Exercise prompt:
For every line in the data below that contains "interactable", copy the line.

Data records:
• • •

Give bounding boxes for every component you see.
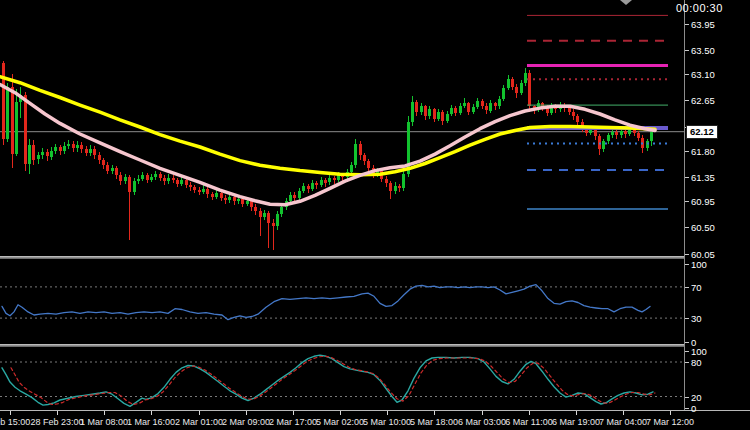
price-axis-label-tick	[685, 24, 689, 25]
candle-body	[354, 144, 357, 166]
rsi-axis-label-tick	[685, 342, 689, 343]
candle-body	[80, 145, 83, 150]
time-axis-tick	[151, 411, 152, 415]
candle-body	[119, 175, 122, 181]
time-axis-label: 7 Mar 04:00	[599, 417, 647, 427]
candle-body	[367, 161, 370, 168]
stoch-axis-label-tick	[685, 397, 689, 398]
time-axis-tick	[387, 411, 388, 415]
countdown-timer: 00:00:30	[676, 2, 723, 14]
time-axis-label: 2 Mar 01:00	[175, 417, 223, 427]
candle-body	[424, 106, 427, 116]
price-axis-label-tick	[685, 254, 689, 255]
candle-body	[328, 178, 331, 183]
candle-body	[481, 101, 484, 106]
candle-body	[185, 180, 188, 185]
candle-body	[433, 109, 436, 118]
time-axis-tick	[576, 411, 577, 415]
candle-body	[224, 198, 227, 200]
time-axis-tick	[670, 411, 671, 415]
time-axis-tick	[623, 411, 624, 415]
stochastic-indicator-panel[interactable]	[0, 347, 684, 410]
candle-body	[220, 193, 223, 198]
rsi-axis-label-tick	[685, 264, 689, 265]
candle-body	[167, 178, 170, 182]
candle-body	[307, 186, 310, 189]
candle-body	[450, 108, 453, 114]
candle-body	[237, 199, 240, 201]
time-axis-label: 5 Mar 02:00	[316, 417, 364, 427]
candle-body	[459, 106, 462, 113]
price-axis-label-tick	[685, 227, 689, 228]
candle-body	[24, 95, 27, 163]
candle-body	[250, 201, 253, 206]
candle-body	[646, 141, 649, 148]
candle-body	[394, 186, 397, 191]
price-axis-label-tick	[685, 177, 689, 178]
candle-body	[398, 186, 401, 188]
candle-body	[198, 190, 201, 192]
candle-body	[133, 181, 136, 192]
time-axis-tick	[57, 411, 58, 415]
time-axis-tick	[434, 411, 435, 415]
candle-body	[146, 175, 149, 180]
time-axis[interactable]: Feb 15:0028 Feb 23:001 Mar 08:001 Mar 16…	[0, 410, 750, 430]
candle-body	[602, 141, 605, 149]
candle-body	[594, 129, 597, 136]
candle-body	[150, 177, 153, 180]
candle-body	[437, 112, 440, 119]
candle-body	[76, 145, 79, 149]
time-axis-label: 1 Mar 16:00	[127, 417, 175, 427]
price-axis[interactable]: 63.9563.5063.1062.6562.2061.8061.3560.95…	[684, 0, 750, 410]
time-axis-tick	[104, 411, 105, 415]
candle-body	[324, 180, 327, 182]
rsi-axis-label: 100	[691, 259, 707, 270]
time-axis-label: 6 Mar 03:00	[458, 417, 506, 427]
candle-body	[124, 177, 127, 181]
candle-body	[528, 73, 531, 107]
candle-body	[15, 102, 18, 153]
candle-body	[11, 87, 14, 154]
stoch-axis-label-tick	[685, 408, 689, 409]
candle-body	[607, 135, 610, 141]
price-axis-label: 63.50	[691, 45, 715, 56]
time-axis-label: 28 Feb 23:00	[30, 417, 83, 427]
candle-body	[28, 145, 31, 164]
candle-body	[611, 132, 614, 136]
candle-body	[494, 103, 497, 106]
rsi-axis-label-tick	[685, 318, 689, 319]
main-price-chart[interactable]	[0, 0, 684, 257]
candle-body	[511, 79, 514, 87]
time-axis-tick	[10, 411, 11, 415]
candle-body	[359, 144, 362, 156]
price-axis-label-tick	[685, 50, 689, 51]
rsi-axis-label: 30	[691, 313, 702, 324]
price-axis-label: 63.10	[691, 69, 715, 80]
candle-body	[102, 160, 105, 165]
candle-body	[241, 199, 244, 204]
candle-body	[172, 178, 175, 180]
candle-body	[624, 131, 627, 135]
candle-body	[280, 207, 283, 215]
candle-body	[385, 179, 388, 183]
candle-body	[37, 155, 40, 159]
time-axis-label: 2 Mar 17:00	[269, 417, 317, 427]
time-axis-label: Feb 15:00	[0, 417, 30, 427]
candle-body	[311, 183, 314, 189]
candle-body	[489, 103, 492, 110]
candle-body	[63, 146, 66, 151]
candle-body	[289, 195, 292, 201]
candle-body	[637, 133, 640, 138]
candle-body	[2, 63, 5, 139]
candle-body	[524, 73, 527, 83]
rsi-indicator-panel[interactable]	[0, 259, 684, 345]
candle-body	[176, 180, 179, 184]
rsi-axis-label-tick	[685, 287, 689, 288]
ma-yellow-line	[0, 77, 655, 175]
chart-shift-marker-icon[interactable]	[620, 0, 632, 5]
candle-body	[485, 106, 488, 111]
candle-body	[41, 152, 44, 156]
candle-body	[137, 179, 140, 181]
candle-body	[154, 174, 157, 177]
candle-body	[254, 207, 257, 211]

• • •

Solution:
stochastic-indicator-panel[interactable]	[0, 347, 684, 410]
time-axis[interactable]: Feb 15:0028 Feb 23:001 Mar 08:001 Mar 16…	[0, 410, 750, 430]
price-axis[interactable]: 63.9563.5063.1062.6562.2061.8061.3560.95…	[684, 0, 750, 410]
main-price-chart[interactable]	[0, 0, 684, 257]
rsi-indicator-panel[interactable]	[0, 259, 684, 345]
chart-shift-marker-icon[interactable]	[620, 0, 632, 5]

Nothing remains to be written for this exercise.